NIH launches regional Stroke Trials Network
The National Institutes of Health has launched a network of 25 regional stroke centers working with nearby satellite facilities spanning the country. They will include teams of researchers representing every medical specialty needed for stroke care and will address the three prongs of stroke research: prevention, treatment and recovery.
“The new system is intended to streamline stroke research by centralizing approval and review, lessening time and costs of clinical trials and assembling a comprehensive data sharing system,” said Petra Kaufmann, M.D., associate director for clinical research at the National Institute of Neurological Disorders and Stroke (NINDS).
NINDS, which will fund and manage the NIH Stroke Trials Network, or NIH StrokeNet, has a history of successful stroke clinical trials over the past 40 years, leading to some advances in treatment and prevention of the disease, including the first treatment for acute stroke in 1995.
The 25 centers are strategically placed in every region of the country. Successful applicants demonstrated experience in stroke research and recruitment, including the ability to enroll underrepresented populations, and were required to offer access to the full cadre of specialties involved in stroke care, including emergency medicine, neurosurgery, interventional neuroradiology, vascular neurology, neurointensive care, neuroimaging, stroke rehabilitation and pediatric neurology.
Each center will receive five-year funding, with $200,000 in research costs and $50,000 for training stroke clinical researchers per year over the first three years, and additional funds driven by the completion of milestones. The University of Cincinnati will manage the national clinical coordinating center, which will oversee and coordinate the IRB and master trial agreements for all of the regional centers. NIH will announce the award of a national data management center in February.
NIH StrokeNet investigators, working with the broader stroke community, will propose, develop and conduct stroke protocols to be administered within the network and train the future generation of clinical researchers in stroke.
Historically, the model for stroke clinical trials was to complete large teams of personnel and infrastructure, which were then disassembled once the trial was completed.
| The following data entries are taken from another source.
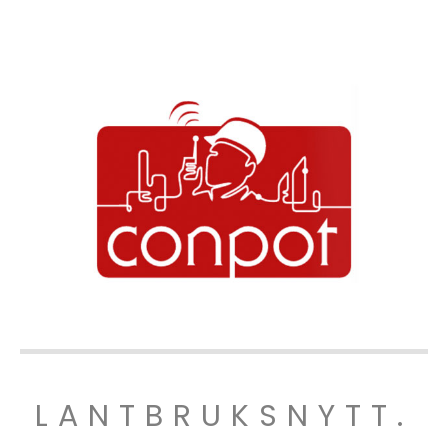
LANTBRUKSNYTT.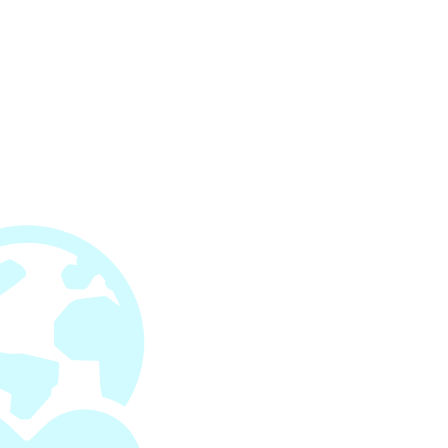
com
Mieux manger, que ce soit pour la sa
environnementaux, est essentiel, mais 
plus cher.
En plus d'être accepté partout (com
titre restaurant traditionnel), notre ti
découvrir des endroits sélectionnés p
This led to delays in patient recruitment and additional costs when new trials were initiated, with some stroke clinical trials lasting many years longer than anticipated and costing millions of dollars more than the original estimate.
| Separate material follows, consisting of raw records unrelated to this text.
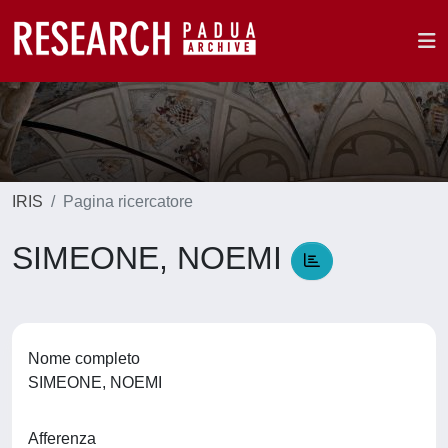
IRIS
Pagina ricercatore
SIMEONE, NOEMI
Nome completo
SIMEONE, NOEMI
Afferenza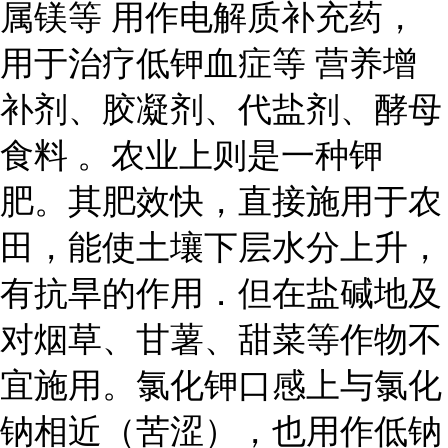
属镁等 用作电解质补充药，
用于治疗低钾血症等 营养增
补剂、胶凝剂、代盐剂、酵母
食料 。农业上则是一种钾
肥。其肥效快，直接施用于农
田，能使土壤下层水分上升，
有抗旱的作用．但在盐碱地及
对烟草、甘薯、甜菜等作物不
宜施用。氯化钾口感上与氯化
钠相近（苦涩），也用作低钠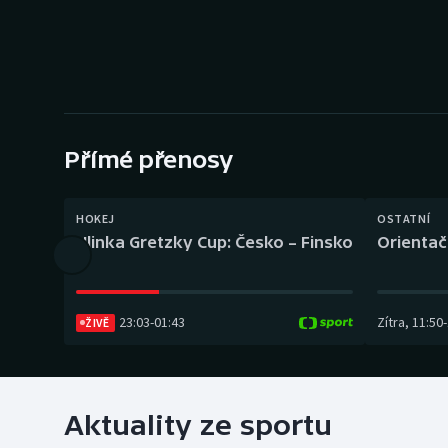
Curling
Dostihy
Florbal
Futsal
Přímé přenosy
Golf
HOKEJ
OSTATNÍ
Hlinka Gretzky Cup: Česko – Finsko
Orientač
Gymnastika
23:03
-
01:43
Zítra
,
11:50
-
ŽIVĚ
Aktuality ze sportu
Story Landis, Ph.D., NINDS director, and Marc Fisher, M.D., said, “Because our ultimate goal is to test and compare therapies that will have a real impact on patient health, a coordinated and long-range approach to solving challenges in stroke trial research is sorely needed.”
The network concept evolved from an NINDS planning effort in which stroke experts were asked what is most needed to reduce death and disability due to stroke in the U.S. They called for a nationwide stroke network that would allow for a more seamless transition between early safety and efficacy trials and phase II and III clinical trials.
“NIH StrokeNet will allow the most promising therapies to quickly advance to the clinic, to improve prevention, acute treatment or rehabilitation of the stroke patient,” said Walter J. Koroshetz, M.D., NINDS deputy director. “We need to have a balance of approaches to decrease the burden of illness due to stroke.”
“Our goal for the NIH Stroke Centers Network is to initiate four to five NINDS-funded exploratory phase I and II stroke clinical trials, and two to four phase III trials over the next five years. This is a major challenge which we believe the stroke research community will embrace,” said Scott Janis, Ph.D., NINDS program director of the NIH StrokeNet.